Technological change is perhaps the most important factor in changing competitive structure of markets and industries. It is fair to say that the pace of technological innovation is increasing. Technological change can be defined as the change in the combination of skills, knowledge, tools, equipment, machines and computers used to undertake tasks, which are essentially implemented to improve products or processes, gain competitiveness, maximise sales, market share and profits.
Jaguar Land Rover
In March 2008, after heavy losses under Ford ownership of approximately $600 million per year, Ford sold JLR to Tata Motors for just over £1 billion just a few months before a collapse in global demand in the int car market. Tata financed the takeover with $3 billion of long term loans. Tata had to refinance to keep JLR solvent after the 2008 financial crisis. In 2011, Tata announced a £5 billion five year investment programme in JLR - focused on new product development & new equipment at JLR three plants. In November 2011, JLR announced 1000 new jobs in Solihull by rising demand for 4x4s in Brazil, China, India, Russia. Soaring sales of Jaguar and Land Rover cars have helped Tata motors to a huge rise in profits (up 41% on 2010). JLR saw sales rise 37%, helped by selling 32 000 of its new Range Rover Evoque. China now overtakes the UK as JLRs biggest market, but are still based in the UK and use their British heritage as a unique selling point.
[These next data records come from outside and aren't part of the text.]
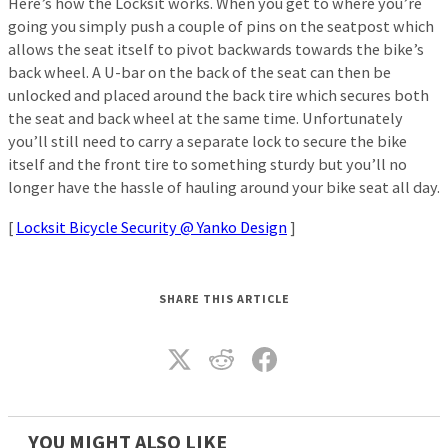
Here’s how the Locksit works. When you get to where you’re
going you simply push a couple of pins on the seatpost which
allows the seat itself to pivot backwards towards the bike’s
back wheel. A U-bar on the back of the seat can then be
unlocked and placed around the back tire which secures both
the seat and back wheel at the same time. Unfortunately
you’ll still need to carry a separate lock to secure the bike
itself and the front tire to something sturdy but you’ll no
longer have the hassle of hauling around your bike seat all day.
[
Locksit Bicycle Security @ Yanko Design
]
SHARE THIS ARTICLE
YOU MIGHT ALSO LIKE_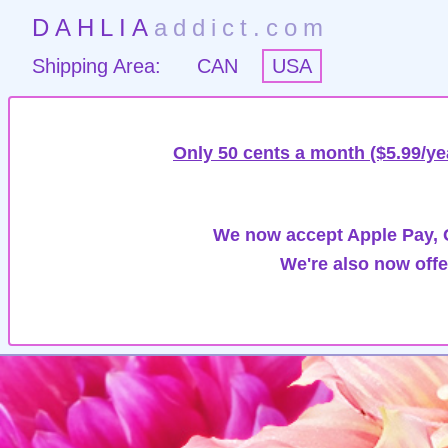
DAHLIA
addict.com
Shipping Area:
CAN
USA
Only 50 cents a month ($5.99/ye
We now accept Apple Pay, G
We're also now offe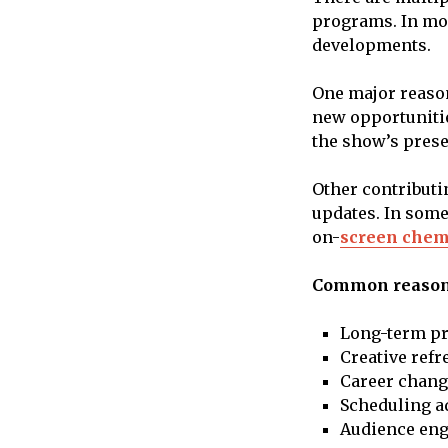
programs. In mos
developments.
One major reason
new opportunitie
the show’s prese
Other contributi
updates. In some
on-
screen chem
Common reasons
Long-term pr
Creative refr
Career chang
Scheduling a
Audience eng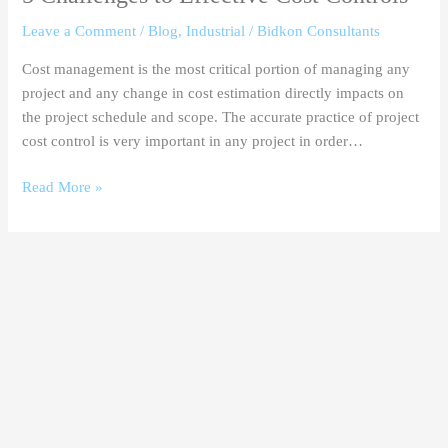
Leave a Comment
/
Blog
,
Industrial
/
Bidkon Consultants
Cost management is the most critical portion of managing any
project and any change in cost estimation directly impacts on
the project schedule and scope. The accurate practice of project
cost control is very important in any project in order…
Read More »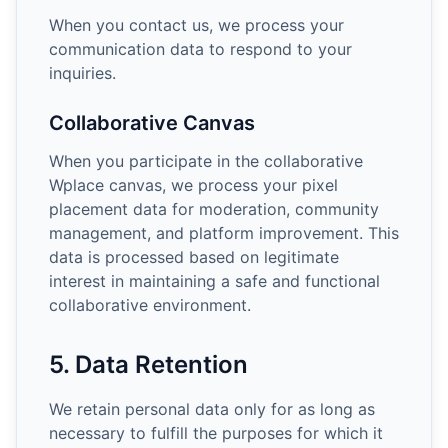
When you contact us, we process your
communication data to respond to your
inquiries.
Collaborative Canvas
When you participate in the collaborative
Wplace canvas, we process your pixel
placement data for moderation, community
management, and platform improvement. This
data is processed based on legitimate
interest in maintaining a safe and functional
collaborative environment.
5. Data Retention
We retain personal data only for as long as
necessary to fulfill the purposes for which it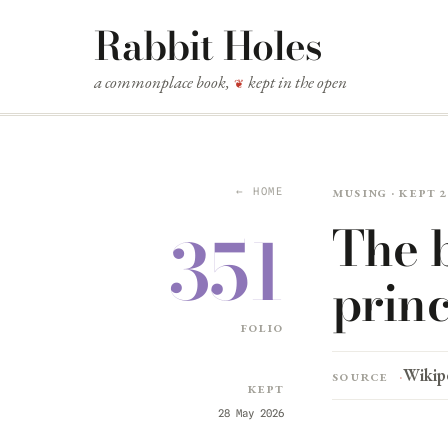
Rabbit Holes
a commonplace book,
kept in the open
❦
Musing · kept 
← HOME
The 
351
princ
folio
Wikip
Source
Kept
28 May 2026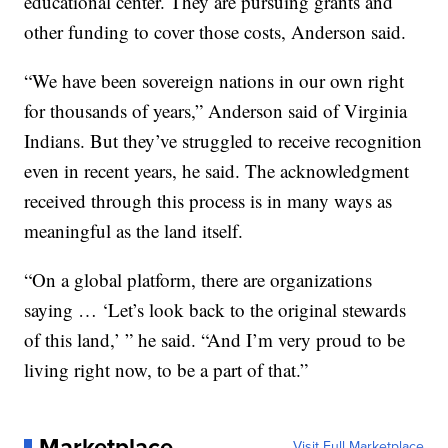
educational center. They are pursuing grants and
other funding to cover those costs, Anderson said.
“We have been sovereign nations in our own right
for thousands of years,” Anderson said of Virginia
Indians. But they’ve struggled to receive recognition
even in recent years, he said. The acknowledgment
received through this process is in many ways as
meaningful as the land itself.
“On a global platform, there are organizations
saying … ‘Let’s look back to the original stewards
of this land,’ ” he said. “And I’m very proud to be
living right now, to be a part of that.”
Marketplace
Visit Full Marketplace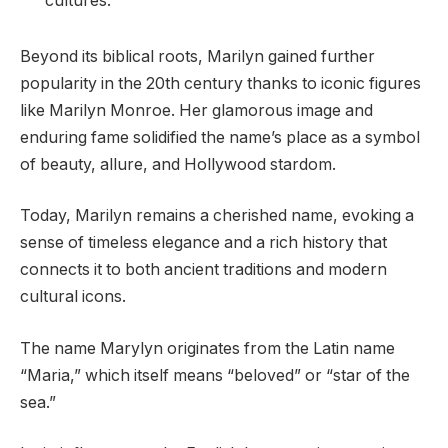
cultures.
Beyond its biblical roots, Marilyn gained further
popularity in the 20th century thanks to iconic figures
like Marilyn Monroe. Her glamorous image and
enduring fame solidified the name’s place as a symbol
of beauty, allure, and Hollywood stardom.
Today, Marilyn remains a cherished name, evoking a
sense of timeless elegance and a rich history that
connects it to both ancient traditions and modern
cultural icons.
The name Marylyn originates from the Latin name
“Maria,” which itself means “beloved” or “star of the
sea.”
Technological Change at JLR
In early September 2014, there was an announcement by the company to further expand the solihull plant. This reflects the growth of the company in recent years. One of the things underpinning this success in JLRs ability to utilise new technology. The Range Rover Evoque design is a good example of this:
Computer Aided Design (CAD)
Much of the design work for the Evoque was done using the 3D technology on a computer through the systems ‘computer aided design’ and ‘computer aided manufacture’ rather than producing a prototype and testing this.
The use of CAD allows JLR to create more radical, experimental designs and test their performance which improves their likelihood of appealing to more potential customers.
Being able to obtain a 3D visualisation enables the designers to alter the virtual car again without having to build a prototype.